Braverman needs to deal in reality and green light drugs testing at UK festivals
The lack of on-site drug testing at festivals this summer could have harmful consequences. It’s part of a broader problem: the Home Office’s “war on drugs” rhetoric is unrealistic, writes Elena Siniscalco
With Glastonbury over, the festival season is in full swing. Every summer, millions of people make the most of the opportunity to listen to their favourite artists, spend time with friends and dance the stress of daily life away.
Festivals are an incredible machine, employing people and moving money. The almost 1,000 music festivals that took place in the UK in 2019 contributed £1.76bn in gross value added to the economy.
Also fuelling Britons’ love of festivals is a rampant drug trade. Between 2017 and 2021 at least fourteen young people died in England after taking drugs during festivals. Experts believe the actual number to be higher.

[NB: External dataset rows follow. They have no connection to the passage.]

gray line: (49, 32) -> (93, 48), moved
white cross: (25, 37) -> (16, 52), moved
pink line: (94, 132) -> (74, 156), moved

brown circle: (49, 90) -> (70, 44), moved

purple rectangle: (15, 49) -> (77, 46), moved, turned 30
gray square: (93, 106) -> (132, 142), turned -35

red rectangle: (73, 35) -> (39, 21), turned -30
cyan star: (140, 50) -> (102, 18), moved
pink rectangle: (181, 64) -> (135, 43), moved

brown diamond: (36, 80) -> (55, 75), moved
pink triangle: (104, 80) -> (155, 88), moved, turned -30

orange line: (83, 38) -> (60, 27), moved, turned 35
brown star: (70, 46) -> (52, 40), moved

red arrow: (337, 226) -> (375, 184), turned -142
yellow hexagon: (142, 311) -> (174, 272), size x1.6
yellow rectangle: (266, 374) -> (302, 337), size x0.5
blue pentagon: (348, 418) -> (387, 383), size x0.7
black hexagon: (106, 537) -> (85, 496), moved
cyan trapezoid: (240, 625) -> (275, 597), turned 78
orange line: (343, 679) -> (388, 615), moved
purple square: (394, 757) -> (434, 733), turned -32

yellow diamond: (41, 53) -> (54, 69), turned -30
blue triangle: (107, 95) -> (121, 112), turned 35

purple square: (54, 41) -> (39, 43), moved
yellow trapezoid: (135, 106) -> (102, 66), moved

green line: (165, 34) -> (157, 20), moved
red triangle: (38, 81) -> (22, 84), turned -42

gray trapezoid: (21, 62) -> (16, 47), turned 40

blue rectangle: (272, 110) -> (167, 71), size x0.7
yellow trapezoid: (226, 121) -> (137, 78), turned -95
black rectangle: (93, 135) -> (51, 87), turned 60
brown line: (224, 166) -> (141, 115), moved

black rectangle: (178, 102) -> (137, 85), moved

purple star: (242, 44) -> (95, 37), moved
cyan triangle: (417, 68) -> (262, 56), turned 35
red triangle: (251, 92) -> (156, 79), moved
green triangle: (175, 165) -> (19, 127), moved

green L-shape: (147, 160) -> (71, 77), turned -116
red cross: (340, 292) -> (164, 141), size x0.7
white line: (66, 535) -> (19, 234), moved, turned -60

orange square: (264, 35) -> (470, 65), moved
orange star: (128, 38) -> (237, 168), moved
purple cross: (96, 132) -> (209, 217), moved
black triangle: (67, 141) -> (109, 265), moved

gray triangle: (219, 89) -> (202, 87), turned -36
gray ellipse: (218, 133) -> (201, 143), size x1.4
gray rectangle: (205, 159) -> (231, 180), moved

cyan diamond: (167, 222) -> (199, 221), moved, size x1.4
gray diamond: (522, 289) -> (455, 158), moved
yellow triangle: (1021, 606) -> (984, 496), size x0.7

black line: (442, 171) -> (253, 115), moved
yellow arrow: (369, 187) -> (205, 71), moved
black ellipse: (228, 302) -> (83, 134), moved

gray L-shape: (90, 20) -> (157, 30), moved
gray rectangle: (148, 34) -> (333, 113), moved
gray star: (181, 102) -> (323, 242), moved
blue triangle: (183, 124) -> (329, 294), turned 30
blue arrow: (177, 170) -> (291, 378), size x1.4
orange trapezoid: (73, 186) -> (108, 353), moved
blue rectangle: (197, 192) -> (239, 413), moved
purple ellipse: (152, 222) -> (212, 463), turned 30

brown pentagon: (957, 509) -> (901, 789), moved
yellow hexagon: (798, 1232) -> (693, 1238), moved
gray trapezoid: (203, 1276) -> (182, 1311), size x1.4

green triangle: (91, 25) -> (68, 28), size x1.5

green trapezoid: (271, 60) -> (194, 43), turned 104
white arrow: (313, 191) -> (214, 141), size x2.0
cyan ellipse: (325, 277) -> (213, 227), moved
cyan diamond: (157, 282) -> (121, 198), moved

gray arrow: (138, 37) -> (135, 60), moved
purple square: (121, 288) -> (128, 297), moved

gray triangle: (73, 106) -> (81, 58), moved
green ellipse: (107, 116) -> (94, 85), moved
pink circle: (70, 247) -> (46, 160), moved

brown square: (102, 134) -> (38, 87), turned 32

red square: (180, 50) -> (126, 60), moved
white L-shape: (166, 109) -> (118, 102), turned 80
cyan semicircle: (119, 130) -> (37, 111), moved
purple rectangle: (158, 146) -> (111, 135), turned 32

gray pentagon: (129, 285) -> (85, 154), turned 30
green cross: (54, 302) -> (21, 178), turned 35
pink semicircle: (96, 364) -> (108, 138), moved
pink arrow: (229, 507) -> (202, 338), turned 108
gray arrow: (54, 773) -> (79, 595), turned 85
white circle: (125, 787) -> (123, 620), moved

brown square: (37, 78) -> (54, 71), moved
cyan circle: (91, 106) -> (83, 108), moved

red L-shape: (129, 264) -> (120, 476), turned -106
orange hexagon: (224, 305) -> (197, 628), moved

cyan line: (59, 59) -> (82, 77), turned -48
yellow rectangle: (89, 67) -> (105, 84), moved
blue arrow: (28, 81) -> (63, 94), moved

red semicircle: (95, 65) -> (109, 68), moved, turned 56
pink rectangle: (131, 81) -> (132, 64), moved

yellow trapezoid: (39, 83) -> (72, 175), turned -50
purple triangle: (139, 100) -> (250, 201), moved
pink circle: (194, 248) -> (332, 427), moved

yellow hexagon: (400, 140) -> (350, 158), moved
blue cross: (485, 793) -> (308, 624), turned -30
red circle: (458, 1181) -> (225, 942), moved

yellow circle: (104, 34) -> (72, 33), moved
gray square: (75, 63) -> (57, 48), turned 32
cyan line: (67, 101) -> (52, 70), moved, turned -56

To reduce the risk of harm, festival organisers introduced on-site “back-of house” drug testing. They partnered with local authorities, police and drug testing organisations to take the drugs confiscated or left in amnesty bins and test them to look for extra strong and dangerous samples.
If the scientists testing them find potentially dangerous drugs, the festival sends an alert to all the people attending through social media or billboards, warning them that a bad batch is doing the rounds. The mother of Georgia Jones, who died at 18 at the Mutiny festival in 2018 after taking MDMA, is convinced her daughter might still be alive had there been drug testing at the festival.
Inexplicably, this summer will be different. Just days before Parklife festival started, Sacha Lord, the organiser and night time economy adviser for Greater Manchester, was informed he needed a special licence to conduct the drug testing which has been in place for the last nine years. The Home Office told the drug-testing agency, called The Loop, that the usual agreement with the local police wasn’t enough.
But it can take up to three months to get the licence, at a cost of over £3,000. So drug-testing didn’t take place at Parklife, and might not take place at many festivals this summer. Lord said that after thirty years in the industry, this summer he was “the most alarmed I’ve ever been before” because of this. “It’s wrong and it’s taking us back in the 1980s”, he said.
Bizarrely, the Home Office was at pains to say they never wanted to block drug testing and a licence was always needed in order to conduct drug testing at festivals. But the festival organisers insist local agreements with police forces have always been enough.
It’s certainly no secret festivals have been doing on-site drugs testing. Indeed, Lord’s festival Parklife piloted the scheme with the Home Office in 2012. If a licence was needed, the Home Office would have presumably wanted festivals to comply before now. To add more confusion to the mix, the Home Office is the regulator of drug testing and has no actual power to fine or block festivals from testing drugs. According to sources in the department, the agency never asked for permission before, and instead relied on agreements with local police. It was only this year when they thought to ask, and were rebuffed. The Loop declined to comment.
What should have been an administrative mix-up with a solution at hand has instead blown up into a debate over testing.
Drug testing has proved to be successful in reducing harm. According to a study conducted in 2016, almost one in five users disposed of their drugs once aware of the content at festivals. Ninety-seven per cent of festival-goers and ninety-six per cent of clubbers said they would use drug testing if it was available. Another three-year research project found zero evidence that drug testing made people feel encouraged to take drugs.
Suella Braverman has taken a zero tolerance approach to drugs, even where it creates more harm. Neither her or any of her predecessors as Home Secretary have been willing to deal with a reality where drug-use is widespread, and instead have relied on “war on drugs” rhetoric, despite yielding little results.
“Back-of house” testing isn’t even that progressive. Other countries, like the Netherlands, do widespread “front-of-house” testing, where people can bring their drugs to get tested to make sure they’re safe, without fear of confiscation or repercussions.
There are other ways of testing drugs. Some festival-goers told City A.M. they test their drugs at home with reagent kits. These are legal in the UK, but can never give a perfect result as they’re presumptive tests. Glastonbury also found another way of doing things, agreeing to send the confiscated substances to off-site laboratories that have the required licence. It will prove more complex – and probably more expensive than on-site testing – but it’s better than nothing.
In the meantime, DJs including Fatboy Slim and a cross-party group of MPs have written to the Home Office asking them to backtrack on this decision. Lord and other festival organisers are considering a judicial review of the Home Office’s stance.
They’re right in doing so: it’s almost impossible to stop bad drugs from entering the world of festivals, so everything that can be done to safeguard people can save lives.